Founded in 1991, the Swiss National Supercomputing Centre (CSCS) develops and provides the key supercomputing capabilities required to solve important problems for science and/or society. The centre is operated by ETH Zürich and is located in Lugano with additional offices in Zurich.

Project background

The goal of the CSCS Internship Program is to give to Swiss students and/or students enrolled in Swiss universities the opportunity to participate in a professional work environment, documenting their experiences. The students should build on previous knowledge and experience by being fully immersed in a professional setting.

Job description

We are offering three internship topics for 2023:

  • GT4Julia – GridTools for Julia
  • Unified Memory Management tools for HPC projects
  • Distributed in-situ data analysis and visualization in Julia

GT4Julia – GridTools for Julia

In our group we develop and maintain a set of libraries for weather and climate applications ( One of the tools is a Python framework with an (embedded) domain specific language for weather and climate scientists to express their algorithms in a high-level language which is then compiled to optimized versions for different hardware architectures by generating efficient code in C++, CUDA or other languages (GT4Py toolchain). Python is currently the language of choice for domain scientists. However, Julia is getting traction in the scientific community and could be the next language for scientific computing. In this internship we would like to explore how a Julia frontend for our toolchain could look like.

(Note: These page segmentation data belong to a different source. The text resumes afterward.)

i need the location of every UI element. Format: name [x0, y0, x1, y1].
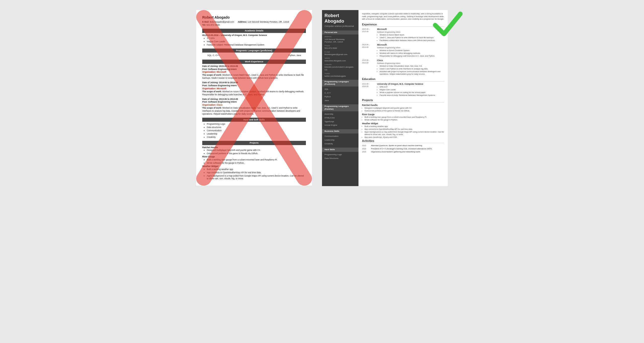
skill-item: Creativity [207, 136, 306, 139]
skill-item: Data structures [207, 126, 306, 129]
sidebar-list-item: Leadership [325, 138, 356, 142]
sidebar-list-item: Unreal Engine [325, 123, 356, 127]
project-entry: Weather WidgetBuilt a working weather ap… [362, 122, 444, 139]
sidebar-name: RobertAbogado [325, 13, 356, 24]
project-entry: River GaugeBuilt a working river gauge f… [362, 113, 444, 121]
activities-list: 2015Attended Quackcon. Spoke on panel ab… [362, 144, 444, 153]
main-content: Inquisitive, energetic computer science … [358, 10, 448, 186]
activity-entry: 2016President of C++'s Arcangel's Gaming… [362, 148, 444, 150]
activity-entry: 2015Attended Quackcon. Spoke on panel ab… [362, 144, 444, 147]
skill-item: Communication [207, 129, 306, 132]
projects-header: Projects [202, 141, 306, 145]
skills-list: Programming LogicData structuresCommunic… [207, 123, 306, 139]
experience-list: 2015-06 -2015-09 Microsoft Software Engi… [362, 28, 444, 76]
sidebar-title: Computer science professional [325, 25, 356, 28]
work-entries: Date of Joining: 2015-06 to 2015-09 Post… [202, 65, 306, 116]
left-name: Robert Abogado [202, 15, 306, 20]
personal-info-header: Personal Info [322, 30, 358, 35]
sidebar-list-item: Programming Logic [325, 153, 356, 157]
exp-entry: 2013-06 -2013-09 Cisco Software Engineer… [362, 59, 444, 76]
academic-block: 09.2012-05.2016 – University of Oregon, … [202, 34, 306, 47]
activity-entry: 2016Organized a local hacker's gathering… [362, 151, 444, 153]
project-entry: Ratchet HandleDesigned multiplayer labyr… [362, 104, 444, 112]
sidebar-list-item: Communication [325, 135, 356, 138]
work-entry: Date of Joining: 2013-06 to 2013-09 Post… [202, 98, 306, 116]
fav-subject: Favourite subject: Relational Database M… [207, 44, 306, 47]
skill-item: Leadership [207, 133, 306, 136]
right-resume-wrapper: RobertAbogado Computer science professio… [322, 10, 448, 186]
left-resume: Robert Abogado E-Mail: BobAbogado@gmail.… [196, 10, 312, 186]
work-exp-header: Work Experience [202, 60, 306, 64]
prog-prof-header: Programming Languages (Proficient) [322, 80, 358, 87]
honor: Magna Cum Laude [207, 40, 306, 43]
hard-list: Programming LogicData Structures [325, 153, 356, 160]
academic-header: Academic Details [202, 29, 306, 33]
sidebar-list-item: C, C++ [325, 91, 356, 95]
sidebar-address: 118 Second StonewayPoneton, OR, 11619 [325, 38, 356, 44]
education-list: 2012-09 -2016-05 University of Oregon, M… [362, 83, 444, 97]
left-resume-wrapper: Robert Abogado E-Mail: BobAbogado@gmail.… [196, 10, 312, 186]
business-list: CommunicationLeadershipCreativity [325, 135, 356, 146]
skills-header: Hard and Soft Skills [202, 118, 306, 122]
exp-section-header: Experience [362, 23, 444, 27]
prog-fam-header: Programming Languages (Familiar) [322, 104, 358, 111]
sidebar-list-item: SQL [325, 88, 356, 91]
prog-lang-row: SQL, C, C++ Python, Java [202, 54, 306, 58]
project-item: Ratchet HandleDesigned multiplayer labyr… [202, 146, 306, 155]
sidebar-list-item: Java [325, 99, 356, 103]
hard-header: Hard Skills [322, 148, 358, 152]
right-resume: RobertAbogado Computer science professio… [322, 10, 448, 186]
exp-entry: 2015-06 -2015-09 Microsoft Software Engi… [362, 28, 444, 42]
sidebar-list-item: Assembly [325, 112, 356, 116]
projects-list: Ratchet HandleDesigned multiplayer labyr… [362, 104, 444, 139]
exp-entry: 2014-06 -2014-09 Microsoft Software Engi… [362, 44, 444, 58]
sidebar-list-item: Creativity [325, 142, 356, 146]
project-item: Weather WidgetBuilt a working weather ap… [202, 165, 306, 180]
work-entry: Date of Joining: 2015-06 to 2015-09 Post… [202, 65, 306, 80]
left-email-line: E-Mail: BobAbogado@gmail.com Address: 11… [202, 21, 306, 24]
prog-lang-header: Programic Languages (proficient) [202, 49, 306, 53]
left-tel-line: Tel: 501-872-5940 [202, 24, 306, 27]
act-section-header: Activities [362, 139, 444, 143]
sidebar-list-item: Data Structures [325, 157, 356, 160]
projects-section: Ratchet HandleDesigned multiplayer labyr… [202, 146, 306, 181]
sidebar: RobertAbogado Computer science professio… [322, 10, 358, 186]
sidebar-list-item: HTML/CSS [325, 116, 356, 120]
project-item: River GaugeBuilt a working river gauge f… [202, 155, 306, 165]
summary: Inquisitive, energetic computer science … [362, 13, 444, 21]
gpa: 3.7 GPA [207, 37, 306, 40]
sidebar-list-item: TypeScript [325, 120, 356, 124]
business-header: Business Skills [322, 129, 358, 134]
sidebar-list-item: Python [325, 95, 356, 99]
edu-entry: 2012-09 -2016-05 University of Oregon, M… [362, 83, 444, 97]
work-entry: Date of Joining: 2014-06 to 2014-09 Post… [202, 81, 306, 96]
skill-item: Programming Logic [207, 123, 306, 126]
proj-section-header: Projects [362, 98, 444, 103]
prog-prof-list: SQLC, C++PythonJava [325, 88, 356, 102]
edu-section-header: Education [362, 77, 444, 81]
prog-fam-list: AssemblyHTML/CSSTypeScriptUnreal Engine [325, 112, 356, 127]
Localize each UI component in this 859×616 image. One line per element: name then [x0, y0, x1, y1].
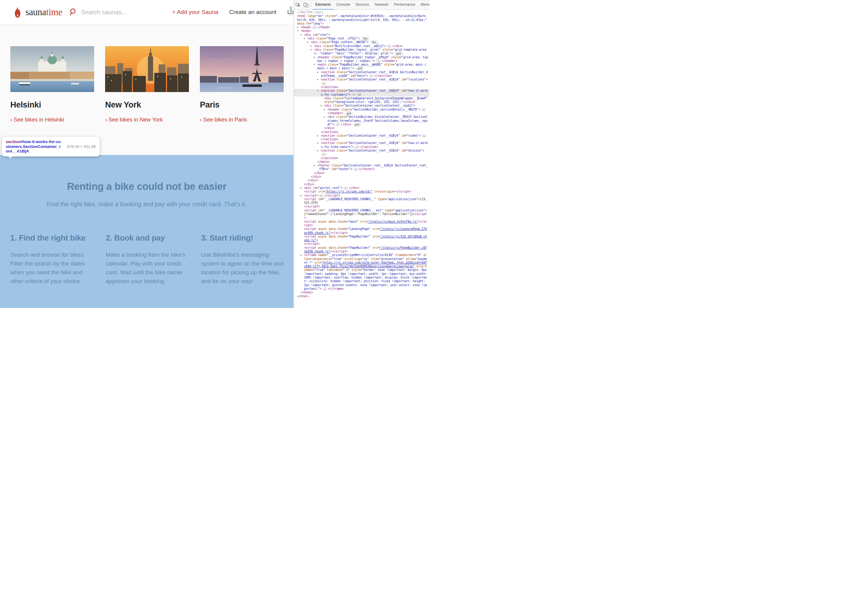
expand-inline-icon[interactable]: … — [369, 74, 373, 77]
twisty-expanded-icon[interactable]: ▼ — [314, 63, 317, 67]
devtools-tree-row[interactable]: <div class="CustomAppearance_backgroundI… — [294, 97, 430, 104]
devtools-tree-row[interactable]: ▶<iframe name="__privateStripeMetricsCon… — [294, 253, 430, 291]
twisty-expanded-icon[interactable]: ▼ — [300, 33, 304, 37]
expand-inline-icon[interactable]: … — [319, 194, 323, 197]
devtools-tree-row[interactable]: ▶<section class="SectionContainer_root__… — [294, 78, 430, 85]
flex-badge[interactable]: flex — [370, 41, 378, 44]
devtools-tree-row[interactable]: </div> — [294, 183, 430, 186]
devtools-tree-row[interactable]: ▶<section class="SectionContainer_root__… — [294, 134, 430, 138]
devtools-tree-row[interactable]: ▼<body> — [294, 29, 430, 33]
devtools-tree-row[interactable]: ▶<section class="SectionContainer_root__… — [294, 141, 430, 149]
tab-elements[interactable]: Elements — [312, 0, 334, 10]
grid-badge[interactable]: grid — [356, 67, 364, 70]
devtools-tree-row[interactable]: <script async data-chunk="LandingPage" s… — [294, 227, 430, 235]
twisty-collapsed-icon[interactable]: ▶ — [317, 134, 321, 138]
expand-inline-icon[interactable]: … — [335, 123, 340, 126]
page-scrollbar-thumb[interactable] — [290, 6, 292, 15]
devtools-tree-row[interactable]: </script> — [294, 242, 430, 246]
devtools-tree-row[interactable]: ▼<main class="PageBuilder_main__gWQRD" s… — [294, 63, 430, 70]
devtools-tree-row[interactable]: ▶<header class="PageBuilder_topbar__pP6y… — [294, 56, 430, 63]
twisty-collapsed-icon[interactable]: ▶ — [311, 44, 314, 48]
twisty-collapsed-icon[interactable]: ▶ — [314, 164, 317, 167]
grid-badge[interactable]: grid — [345, 111, 353, 115]
twisty-collapsed-icon[interactable]: ▶ — [297, 25, 301, 29]
expand-inline-icon[interactable]: … — [344, 186, 348, 189]
expand-inline-icon[interactable]: … — [387, 45, 392, 48]
twisty-collapsed-icon[interactable]: ▶ — [324, 115, 328, 119]
devtools-tree-row[interactable]: {"namedChunks":["LandingPage","PageBuild… — [294, 212, 430, 220]
devtools-tree-row[interactable]: <script async data-chunk="PageBuilder" s… — [294, 235, 430, 242]
grid-badge[interactable]: grid — [395, 52, 403, 55]
devtools-tree-row[interactable]: <script async data-chunk="main" src="/st… — [294, 220, 430, 228]
devtools-tree-row[interactable]: </div> — [294, 178, 430, 182]
devtools-tree-row[interactable]: <!DOCTYPE html> — [294, 11, 430, 14]
expand-inline-icon[interactable]: … — [421, 108, 426, 111]
expand-inline-icon[interactable]: … — [322, 153, 326, 156]
twisty-collapsed-icon[interactable]: ▶ — [314, 56, 317, 59]
brand-logo[interactable]: saunatime — [0, 6, 62, 18]
devtools-tree-row[interactable]: ▶<footer class="SectionContainer_root__A… — [294, 164, 430, 171]
devtools-tree-row[interactable]: ▼<div class="SectionContainer_sectionCon… — [294, 104, 430, 108]
devtools-tree-row[interactable]: ▼<div class="PageBuilder_layout__grcml" … — [294, 48, 430, 56]
devtools-tree-row[interactable]: ▼<div class="Page_root__cFSIj">flex — [294, 37, 430, 41]
devtools-tree-row[interactable]: </main> — [294, 160, 430, 164]
expand-inline-icon[interactable]: … — [422, 134, 426, 137]
devtools-tree-row[interactable]: ▼···<section class="SectionContainer_roo… — [294, 89, 430, 97]
new-york-photo[interactable] — [105, 46, 189, 92]
devtools-tree-row[interactable]: <script id="__LOADABLE_REQUIRED_CHUNKS__… — [294, 197, 430, 205]
device-toolbar-icon[interactable] — [302, 1, 310, 9]
inspect-element-icon[interactable] — [294, 1, 302, 9]
devtools-tree-row[interactable]: </html> — [294, 295, 430, 298]
expand-inline-icon[interactable]: … — [376, 59, 381, 63]
row-menu-icon[interactable]: ··· — [295, 89, 301, 92]
devtools-tree-row[interactable]: ▼<div class="Page_content__AW2GK">flex — [294, 41, 430, 44]
devtools-tree-row[interactable]: ▶<div id="portal-root">…</div> — [294, 186, 430, 190]
helsinki-photo[interactable] — [10, 46, 94, 92]
paris-photo[interactable] — [200, 46, 284, 92]
tab-performance[interactable]: Performance — [391, 0, 418, 10]
tab-console[interactable]: Console — [334, 0, 353, 10]
tab-memory[interactable]: Memory — [418, 0, 430, 10]
twisty-collapsed-icon[interactable]: ▶ — [300, 194, 304, 197]
see-bikes-link-paris[interactable]: › See bikes in Paris — [200, 117, 284, 123]
tab-sources[interactable]: Sources — [353, 0, 372, 10]
twisty-collapsed-icon[interactable]: ▶ — [324, 108, 328, 111]
twisty-expanded-icon[interactable]: ▼ — [317, 89, 321, 93]
devtools-tree-row[interactable]: ▶<section class="SectionContainer_root__… — [294, 149, 430, 156]
twisty-expanded-icon[interactable]: ▼ — [307, 41, 311, 44]
devtools-tree-row[interactable]: </body> — [294, 291, 430, 294]
devtools-tree-row[interactable]: ▼<div id="root"> — [294, 33, 430, 37]
twisty-expanded-icon[interactable]: ▼ — [297, 29, 301, 33]
search-input[interactable] — [81, 9, 172, 16]
devtools-tree-row[interactable]: </div> — [294, 175, 430, 178]
expand-inline-icon[interactable]: … — [354, 168, 358, 171]
twisty-expanded-icon[interactable]: ▼ — [304, 37, 308, 41]
devtools-tree-row[interactable]: </section> — [294, 138, 430, 141]
create-account-link[interactable]: Create an account — [229, 9, 276, 16]
devtools-tree-row[interactable]: ▶<header class="SectionBuilder_sectionDe… — [294, 108, 430, 116]
twisty-collapsed-icon[interactable]: ▶ — [317, 78, 321, 81]
devtools-tree-row[interactable]: <script async data-chunk="PageBuilder" s… — [294, 246, 430, 253]
flex-badge[interactable]: flex — [362, 37, 369, 41]
see-bikes-link-helsinki[interactable]: › See bikes in Helsinki — [10, 117, 94, 123]
twisty-collapsed-icon[interactable]: ▶ — [300, 186, 304, 190]
expand-inline-icon[interactable]: … — [322, 82, 326, 85]
devtools-tree-row[interactable]: </div> — [294, 127, 430, 130]
tab-network[interactable]: Network — [372, 0, 391, 10]
twisty-collapsed-icon[interactable]: ▶ — [317, 70, 321, 74]
twisty-collapsed-icon[interactable]: ▶ — [317, 149, 321, 152]
add-sauna-link[interactable]: + Add your Sauna — [172, 9, 219, 16]
devtools-tree-row[interactable]: <script id="__LOADABLE_REQUIRED_CHUNKS__… — [294, 209, 430, 212]
expand-inline-icon[interactable]: … — [323, 287, 327, 290]
expand-inline-icon[interactable]: … — [312, 26, 317, 29]
twisty-collapsed-icon[interactable]: ▶ — [300, 253, 304, 257]
devtools-tree-row[interactable]: ▶<script>…</script> — [294, 194, 430, 197]
twisty-expanded-icon[interactable]: ▼ — [311, 48, 314, 52]
devtools-tree-row[interactable]: </script> — [294, 205, 430, 208]
expand-inline-icon[interactable]: … — [355, 145, 360, 149]
grid-badge[interactable]: grid — [353, 123, 361, 127]
devtools-tree-row[interactable]: </section> — [294, 130, 430, 134]
devtools-tree-row[interactable]: ▶<div class="SectionBuilder_blockContain… — [294, 115, 430, 127]
devtools-tree-row[interactable]: </div> — [294, 171, 430, 175]
devtools-tree-row[interactable]: ▶<head>…</head> — [294, 25, 430, 29]
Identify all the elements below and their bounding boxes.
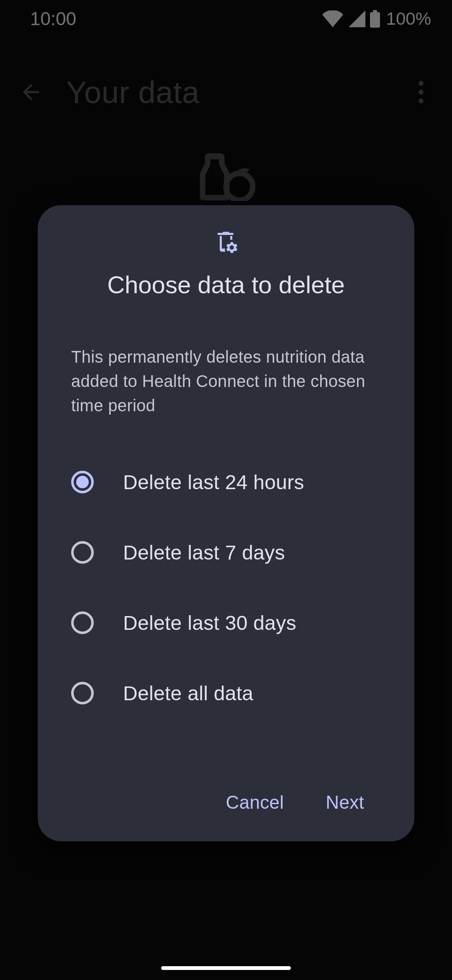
radio-delete-7d[interactable]: Delete last 7 days: [38, 517, 414, 588]
radio-icon: [71, 611, 94, 634]
delete-data-dialog: Choose data to delete This permanently d…: [38, 205, 414, 841]
radio-group: Delete last 24 hours Delete last 7 days …: [38, 447, 414, 728]
next-button[interactable]: Next: [317, 787, 372, 818]
radio-label: Delete last 7 days: [123, 541, 285, 564]
dialog-actions: Cancel Next: [38, 766, 414, 818]
radio-icon: [71, 682, 94, 704]
radio-label: Delete last 24 hours: [123, 471, 304, 494]
dialog-title: Choose data to delete: [38, 271, 414, 299]
delete-settings-icon: [38, 229, 414, 254]
cancel-button[interactable]: Cancel: [218, 787, 293, 818]
radio-label: Delete all data: [123, 682, 253, 705]
radio-delete-30d[interactable]: Delete last 30 days: [38, 588, 414, 658]
dialog-description: This permanently deletes nutrition data …: [38, 345, 414, 418]
radio-label: Delete last 30 days: [123, 611, 296, 634]
radio-icon: [71, 541, 94, 564]
radio-delete-24h[interactable]: Delete last 24 hours: [38, 447, 414, 517]
nav-handle[interactable]: [161, 966, 291, 970]
radio-icon: [71, 471, 94, 493]
radio-delete-all[interactable]: Delete all data: [38, 658, 414, 728]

Additionally we would like to study if our framework is flexible enough to easily allow frontends in different languages.


  • Design of a domain specific language in Julia.
  • Integrate the Julia frontend with our existing Python infrastructure.


  • Design the syntax of the DSL, by implementing a meaningful subset of the existing features, and transform it into non-optimized Julia code.
  • Transform the Julia representation of the DSL by using contextual dispatch (e.g Casette.jl or related technologies) into one of the intermediate representations of our toolchain.
  • Add capability for on-the-fly compilation of the generated C++ code and linking it back to Julia. Implement infrastructure to call generated CUDA code with gpu arrays (e.g. CuArray from Cuda.jl).
  • Optional: Implement a transpiler from FOAST or the internal representation in GT4Py (ITIR) to the Julia DSL to enable easy transition from the Python DSL to the Julia DSL.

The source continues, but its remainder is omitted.